La deriva moderna inghiottita dalle paure
Il tema, o almeno la sintassi narrativa, illumina la diversità, e la diversità che viene intesa come diretta minaccia. Del resto, la domanda è una sola: i mutanti, pur perdendo ogni freno conscio, sono davvero pericolosi? Appunto. Da qui, e oltre il romanzo di formazione, su cui Cailley sembra più volte insistere, portando in parallelo l'adolescenza e relativo cambiamento (anche) fisiologico del corpo (oltre che le eredità ingombranti dei propri genitori), Le règne animal - che ha aperto la Un Certain Regard di Cannes 2023 - si sofferma su quanto l'ignoto sia potenzialmente la cosa più spaventosa che subiscono gli uomini. Si teme ciò che non si conosce, e ciò che non si conosce viene tenuto a distanza, bollato come una minaccia da estirpare.

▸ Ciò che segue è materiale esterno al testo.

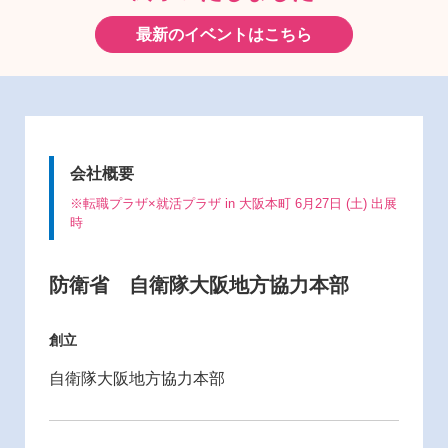
最新のイベントはこちら
会社概要
※転職プラザ×就活プラザ in 大阪本町 6月27日 (土) 出展
時
防衛省 自衛隊大阪地方協力本部
創立
自衛隊大阪地方協力本部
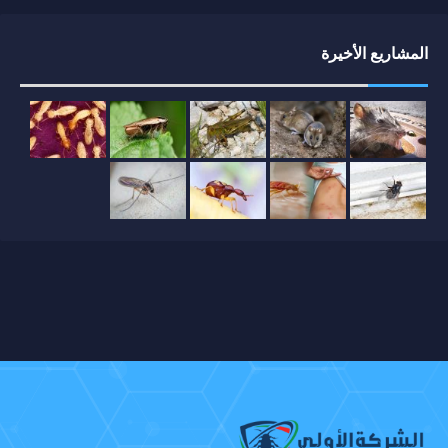
المشاريع الأخيرة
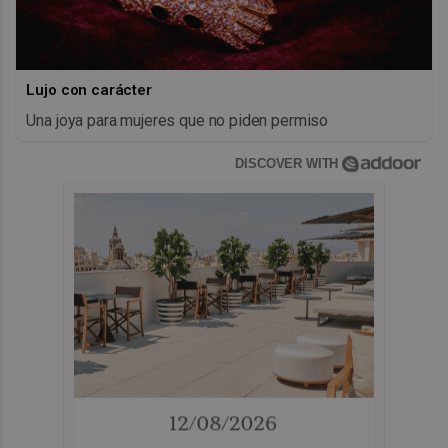
Lujo con carácter
Una joya para mujeres que no piden permiso
DISCOVER WITH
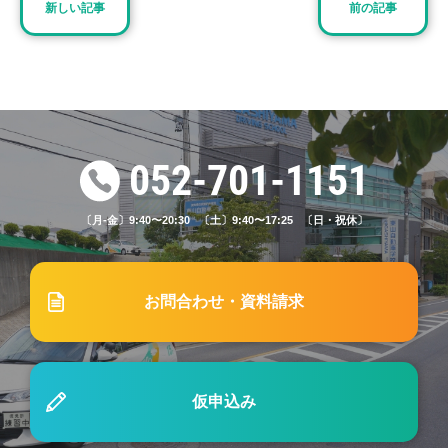
新しい記事
前の記事
2024.11.25
ブログ
#50「東山自動車学校における路上教習一回目の内
容とは？ポイントと合わせて解説します！」
2022.11.01
ブログ
052-701-1151
#1「自動車学校の教習料金はどれくらいかかる？
相場はどれくらい？」
〔月-金〕9:40〜20:30 〔土〕9:40〜17:25 〔日・祝休〕
2023.06.15
ブログ
お問合わせ・資料請求
#16「自動車学校の申し込みに必要なものは？事前
にチェックすべきこと」
仮申込み
2025.12.16
ブログ
#69【女性・社会人必見】後悔しない自動車学校の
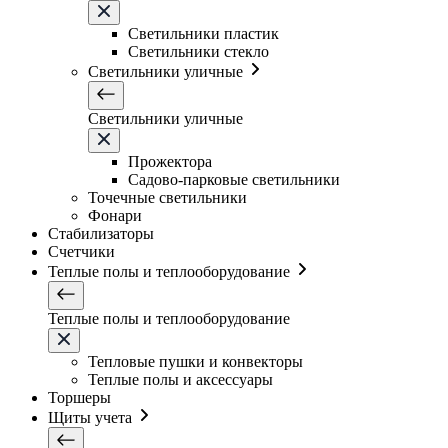
Светильники плаcтик
Светильники стекло
Светильники уличные
Светильники уличные
Прожектора
Садово-парковые светильники
Точечные светильники
Фонари
Стабилизаторы
Счетчики
Теплые полы и теплооборудование
Теплые полы и теплооборудование
Тепловые пушки и конвекторы
Теплые полы и аксессуары
Торшеры
Щиты учета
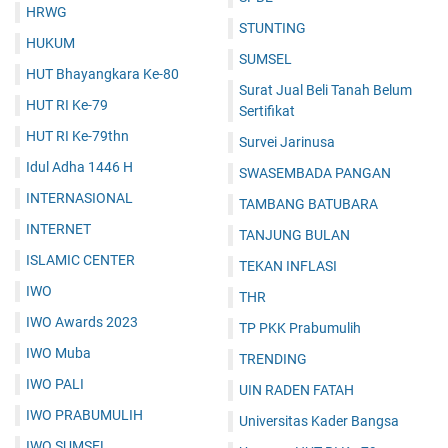
HRWG
STUNTING
HUKUM
SUMSEL
HUT Bhayangkara Ke-80
Surat Jual Beli Tanah Belum
HUT RI Ke-79
Sertifikat
HUT RI Ke-79thn
Survei Jarinusa
Idul Adha 1446 H
SWASEMBADA PANGAN
INTERNASIONAL
TAMBANG BATUBARA
INTERNET
TANJUNG BULAN
ISLAMIC CENTER
TEKAN INFLASI
IWO
THR
IWO Awards 2023
TP PKK Prabumulih
IWO Muba
TRENDING
IWO PALI
UIN RADEN FATAH
IWO PRABUMULIH
Universitas Kader Bangsa
IWO SUMSEL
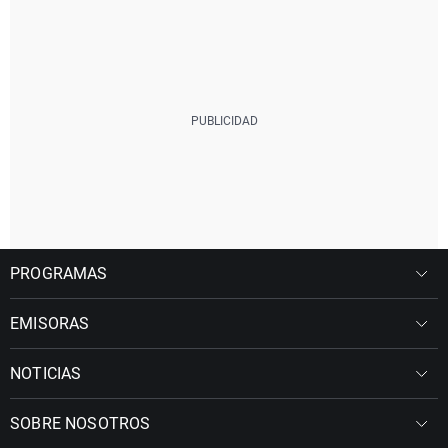
PROGRAMAS
EMISORAS
NOTICIAS
SOBRE NOSOTROS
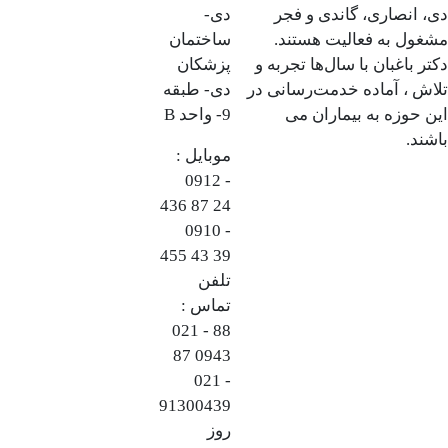
دی، انصاری، گاندی و فجر
دی-
مشغول به فعالیت هستند.
ساختمان
دکتر باغبان با سال‌ها تجربه و
پزشکان
تلاش ، آماده خدمت‌رسانی در
دی- طبقه
این حوزه به بیماران می
9- واحد B
باشند.
موبایل :
0912 -
436 87 24
0910 -
455 43 39
تلفن
تماس :
021 - 88
87 0943
021 -
91300439
روز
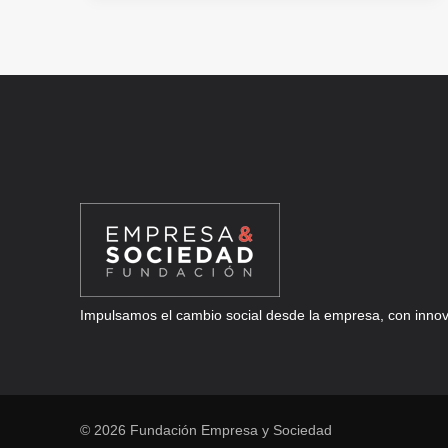
OPORTUNIDAD
PARA
STARTUPS
RELACIONADAS
CON
EL
MEDIO
RURAL
Impulsamos el cambio social desde la empresa, con innova
© 2026 Fundación Empresa y Sociedad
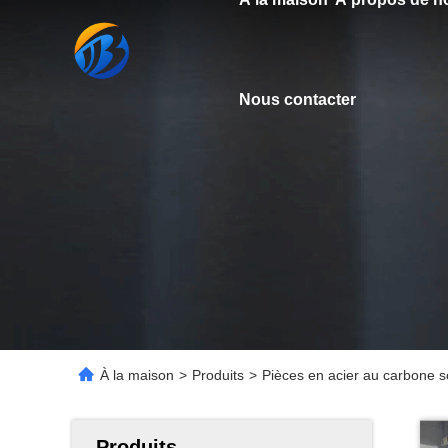
Nous contacter
À la maison
>
Produits
>
Pièces en acier au carbone 
Produits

Per questo, e tuttavia considerando la durata eccessiva e il finale sfilacciato (che sembra davvero uscito da un libro di King), il film di Cailley (è la sua opera seconda, dopo Les combattants), gioca con la singolare atmosfera (indirettamente creata dalle nuvole di cenere scaturite dagli incendi che hanno bloccato le riprese, rendendo così l'idea della più tipica favola dark) e con l'approccio volutamente weirdo, sfruttando poi diverse sferzate umoristiche che, per linguaggio, assomigliano alla scrittura classica delle graphic novel. Un insieme di trovate, e l'occhio attento di un regista talentuoso, per quello che diventerà un alternativo sguardo sul nostro mondo, e sulla deriva moderna sempre più individualista, che non prevede nessun tipo di comprensione per ciò che viene (a torto) reputato pericoloso.
Conclusioni
Atmosfere thriller, sfumature weird, svolte (quasi) orrorifiche: come detto nella nostra recensione, The Animal Kingdom di Thomas Cailley, sembra uscito direttamente da un romanzo di Stephen King. Del resto, i temi sono quelli: la crescita, il rapporto con l'eredità famigliare, il concetto di paura che ruota attorno ad una mutazione scientificamente inspiegabile. Sorprende e funziona.
Perché ci piace
- Romain Duris, che grande attore!
- Lo sguardo alternativo.
- L'atmosfera in stile Stephen King.
Cosa non va
- La durata.
- Avremmo voluto vedere di più Adèle Exarchopoulos.